> [Data shown]:
· · ·

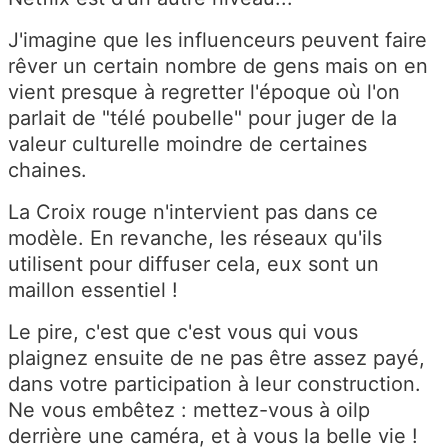
J'imagine que les influenceurs peuvent faire
rêver un certain nombre de gens mais on en
vient presque à regretter l'époque où l'on
parlait de "télé poubelle" pour juger de la
valeur culturelle moindre de certaines
chaines.
La Croix rouge n'intervient pas dans ce
modèle. En revanche, les réseaux qu'ils
utilisent pour diffuser cela, eux sont un
maillon essentiel !
Le pire, c'est que c'est vous qui vous
plaignez ensuite de ne pas être assez payé,
dans votre participation à leur construction.
Ne vous embêtez : mettez-vous à oilp
derrière une caméra, et à vous la belle vie !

· · ·

> [Activity]: None of the pictures should be carried over when the data above is transcribed exactly.

> [Exercise result]:
J'imagine que les influenceurs peuvent faire
rêver un certain nombre de gens mais on en
vient presque à regretter l'époque où l'on
parlait de "télé poubelle" pour juger de la
valeur culturelle moindre de certaines
chaines.
La Croix rouge n'intervient pas dans ce
modèle. En revanche, les réseaux qu'ils
utilisent pour diffuser cela, eux sont un
maillon essentiel !
Le pire, c'est que c'est vous qui vous
plaignez ensuite de ne pas être assez payé,
dans votre participation à leur construction.
Ne vous embêtez : mettez-vous à oilp
derrière une caméra, et à vous la belle vie !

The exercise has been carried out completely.